Elles ont salué l’accent mis par M. Breton sur la question de la consolidation du marché au sein des États membres, ainsi que son soutien à l’adaptation du cadre réglementaire de l’UE afin de réduire les coûts et la bureaucratie.
L’UE a grand besoin de créer « un véritable marché unique des télécommunications dans lequel les opérateurs atteignent l’échelle nécessaire », écrivent-ils tous deux.
Les petits opérateurs de télécommunications craignent une concurrence déloyale
Cependant, l’Association européenne des télécommunications compétitives (ECTA) a déclaré à Euractiv qu’elle craignait que « ce rapport ne serve d’alibi fallacieux pour ouvrir la porte à la dérégulation des télécommunications, à un changement du Code des communications électroniques de l’UE [EECC] ».
L’ECTA craint que déréglementer à des fins de concentration du marché n’ait un impact négatif sur les plus petits, et souvent plus innovants, opérateurs de télécommunications, ce qui se traduirait finalement par des coûts plus élevés pour les utilisateurs finaux et une baisse de l’innovation.
M. Teixeira a partagé ce point de vue, déclarant que le règlement sur les infrastructures réseau de M. Breton était prématuré et contre-productif « alors que l’UE débat encore le règlement sur les infrastructures en gigabit et n’a pas fini de mettre en œuvre du Code des communications électroniques de l’UE ».

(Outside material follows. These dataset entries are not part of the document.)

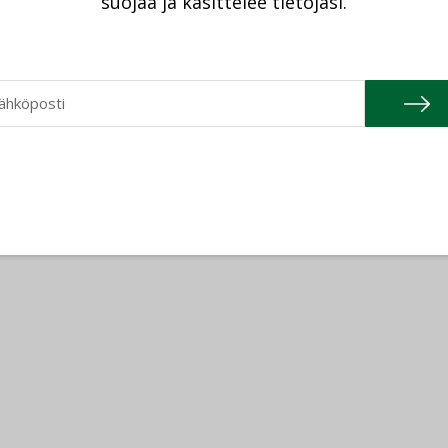
suojaa ja käsittelee tietojasi.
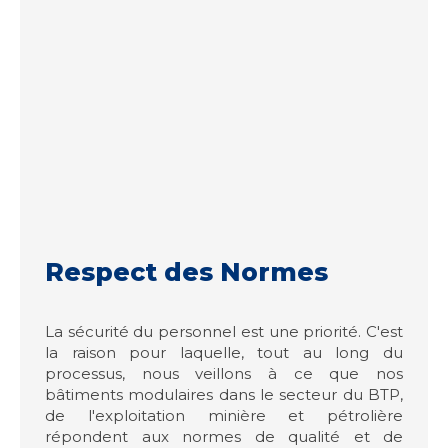
Respect des Normes
La sécurité du personnel est une priorité. C'est
la raison pour laquelle, tout au long du
processus, nous veillons à ce que nos
bâtiments modulaires dans le secteur du BTP,
de l'exploitation minière et pétrolière
répondent aux normes de qualité et de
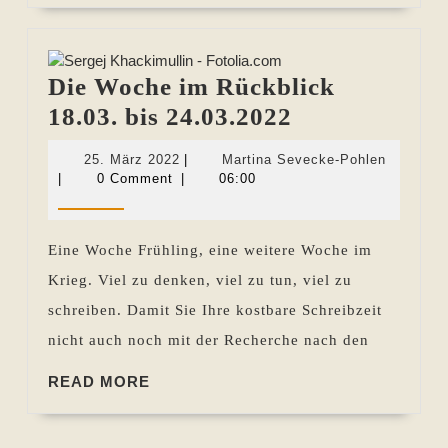
Die Woche im Rückblick
Die
18.03. bis 24.03.2022
Woche
25.
Martina
25. März 2022
|
Martina Sevecke-Pohlen
im
März
Sevecke
|
0 Comment
|
06:00
2022
Pohlen
Rückblick
18.03.
Eine Woche Frühling, eine weitere Woche im
bis
Krieg. Viel zu denken, viel zu tun, viel zu
24.03.2022
schreiben. Damit Sie Ihre kostbare Schreibzeit
nicht auch noch mit der Recherche nach den
READ
READ MORE
MORE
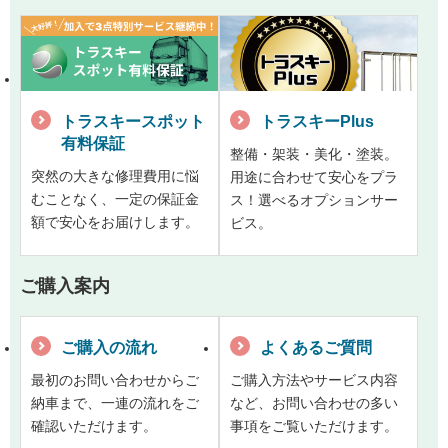
トラスキースポット
トラスキーPlus
有料保証
整備・架装・美化・塗装。
突然の大きな修理費用に悩
用途に合わせて安心をプラ
むことなく、一定の保証金
ス！選べるオプションサー
額で安心をお届けします。
ビス。
ご購入案内
ご購入の流れ
よくあるご質問
最初のお問い合わせからご
ご購入方法やサービス内容
納車まで、一連の流れをご
など、お問い合わせの多い
確認いただけます。
事項をご覧いただけます。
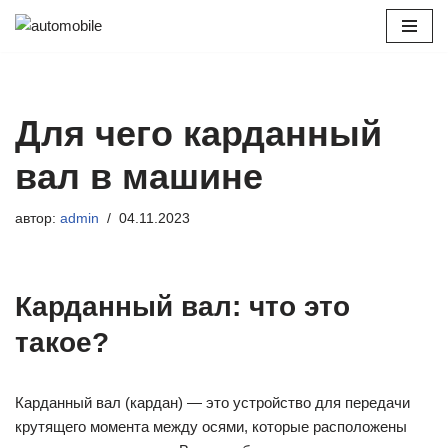
Перейти
к
содержимому
Для чего карданный
вал в машине
автор:
admin
04.11.2023
Карданный вал: что это
такое?
Карданный вал (кардан) — это устройство для передачи
крутящего момента между осями, которые расположены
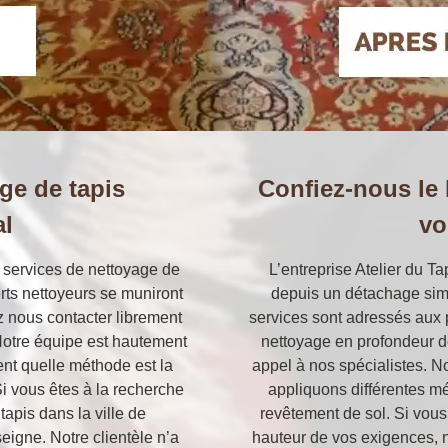
ge de tapis
Confiez-nous le
l
vo
 services de nettoyage de
L’entreprise Atelier du T
rts nettoyeurs se muniront
depuis un détachage sim
 nous contacter librement
services sont adressés aux p
. Notre équipe est hautement
nettoyage en profondeur d
ent quelle méthode est la
appel à nos spécialistes. No
i vous êtes à la recherche
appliquons différentes mé
apis dans la ville de
revêtement de sol. Si vous 
eigne. Notre clientèle n’a
hauteur de vos exigences, no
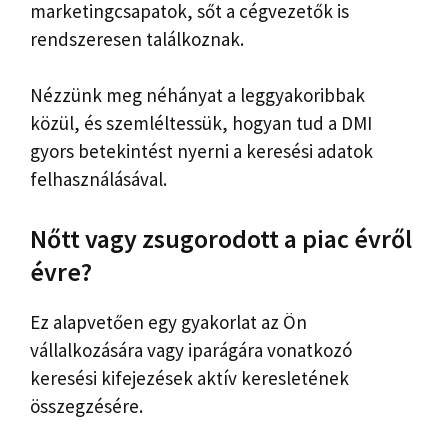
marketingcsapatok, sőt a cégvezetők is
rendszeresen találkoznak.
Nézzünk meg néhányat a leggyakoribbak
közül, és szemléltessük, hogyan tud a DMI
gyors betekintést nyerni a keresési adatok
felhasználásával.
Nőtt vagy zsugorodott a piac évről
évre?
Ez alapvetően egy gyakorlat az Ön
vállalkozására vagy iparágára vonatkozó
keresési kifejezések aktív keresletének
összegzésére.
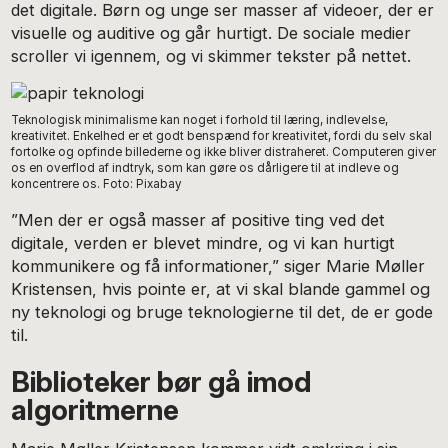
det digitale. Børn og unge ser masser af videoer, der er
visuelle og auditive og går hurtigt. De sociale medier
scroller vi igennem, og vi skimmer tekster på nettet.
Teknologisk minimalisme kan noget i forhold til læring, indlevelse,
kreativitet. Enkelhed er et godt benspænd for kreativitet, fordi du selv skal
fortolke og opfinde billederne og ikke bliver distraheret. Computeren giver
os en overflod af indtryk, som kan gøre os dårligere til at indleve og
koncentrere os. Foto: Pixabay
”Men der er også masser af positive ting ved det
digitale, verden er blevet mindre, og vi kan hurtigt
kommunikere og få informationer,” siger Marie Møller
Kristensen, hvis pointe er, at vi skal blande gammel og
ny teknologi og bruge teknologierne til det, de er gode
til.
Biblioteker bør gå imod
algoritmerne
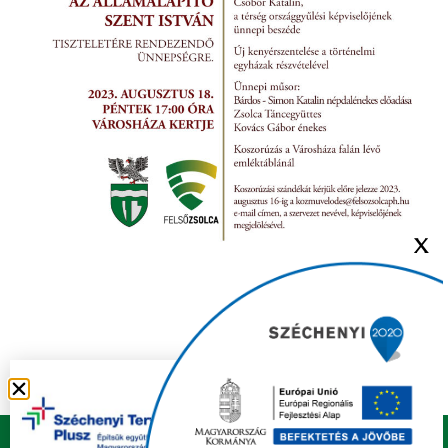
X
Copyright © 2021 FELSŐZSOLCA ÖNKORMÁNYZAT |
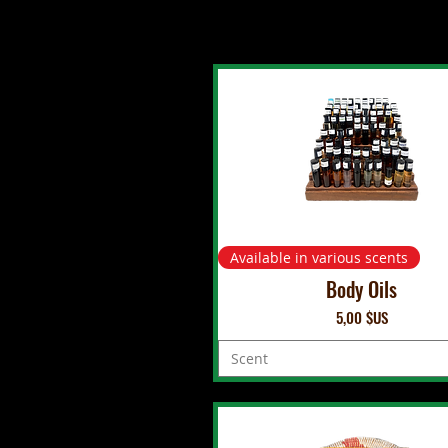
Available in various scents
Body Oils
Prix
5,00 $US
Scent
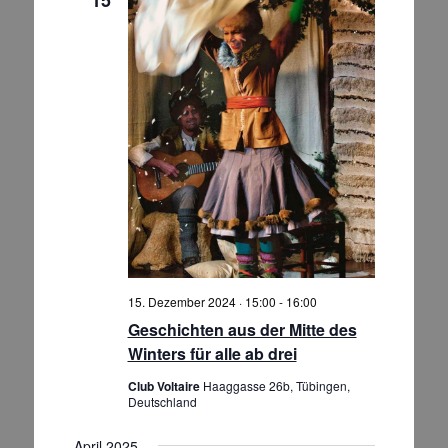
15. Dezember 2024 · 15:00
-
16:00
Geschichten aus der Mitte des
Winters für alle ab drei
Club Voltaire
Haaggasse 26b, Tübingen,
Deutschland
April 2025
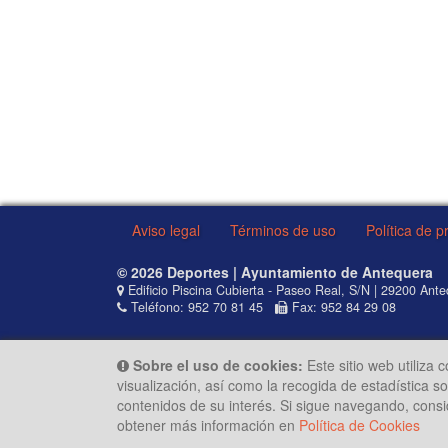
Aviso legal
Términos de uso
Política de p
© 2026 Deportes | Ayuntamiento de Antequera
Edificio Piscina Cubierta - Paseo Real, S/N | 29200 Ant
Teléfono: 952 70 81 45
Fax: 952 84 29 08
Sobre el uso de cookies:
Este sitio web utiliza 
visualización, así como la recogida de estadística 
contenidos de su interés. Si sigue navegando, cons
obtener más información en
Política de Cookies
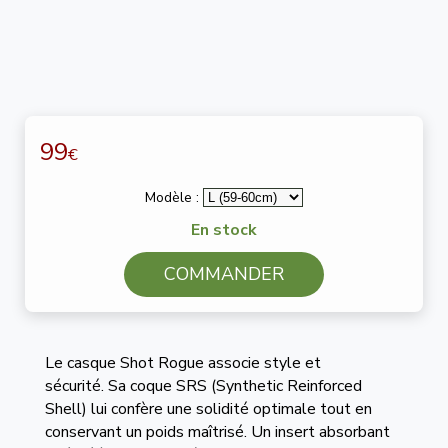
99
€
Modèle :
En stock
COMMANDER
Le casque Shot Rogue associe style et
sécurité. Sa coque SRS (Synthetic Reinforced
Shell) lui confère une solidité optimale tout en
conservant un poids maîtrisé. Un insert absorbant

La Commission devrait au contraire soutenir les efforts du Parlement pour mettre fin aux surcharges pour les communications intra-UE, ce que les consommateurs européens attendent depuis longtemps, soutient M. Teixeira.
Suppression des frais d’itinérance
Innocenzo Genna, un expert juridique des télécommunications, a déclaré à Euractiv que le règlement sur les infrastructures réseau « devrait se concentrer sur les services paneuropéens, et non sur les opérateurs paneuropéens ».
La déclaration de M. Breton semble soutenir la consolidation des opérateurs télécoms au sein de chaque État membre, encourageant ainsi une concentration verticale au sein de chaque marché national.
Pourtant, les experts affirment qu’il n’y a aucune garantie qu’un opérateur verticalement intégré soit en mesure de proposer des services horizontaux ou paneuropéens aux consommateurs de l’UE.
« Il s’agit plutôt d’un obstacle à un marché intégré », a déclaré M. Genna, ajoutant que ce qu’il conviendrait de faire serait plutôt de supprimer les surcoûts des frais d’itinérance pour les opérateurs télécoms.
Bien que les frais d’itinérance soient déjà en partie supprimés pour les utilisateurs finaux, les opérateurs continuent de payer des frais supplémentaires d’itinérance des données (roaming).
Si les frais d’itinérance étaient complètement supprimés, a déclaré M. Genna, les opérateurs de téléphonie mobile seraient en mesure de rivaliser entre eux « à un niveau paneuropéen, en proposant des services paneuropéens ».
En un mot, les opérateurs de téléphonie mobile pourraient vendre des cartes SIM partout dans l’UE, ce qui entraînerait une concurrence loyale entre tous les opérateurs de téléphonie mobile.
À partir de là, une concentration de marché « se produirait naturellement au niveau du marché des [opérateurs] mobiles, ce qui poussera ensuite à une plus grande concentration du marché des [opérateurs de téléphonie] fixes », a expliqué M. Genna.
Par conséquent, selon M. Genna, l’UE ne parviendra à créer des « champions » européens des télécommunications qu’en maintenant un niveau élevé de concurrence sur le marché des télécoms.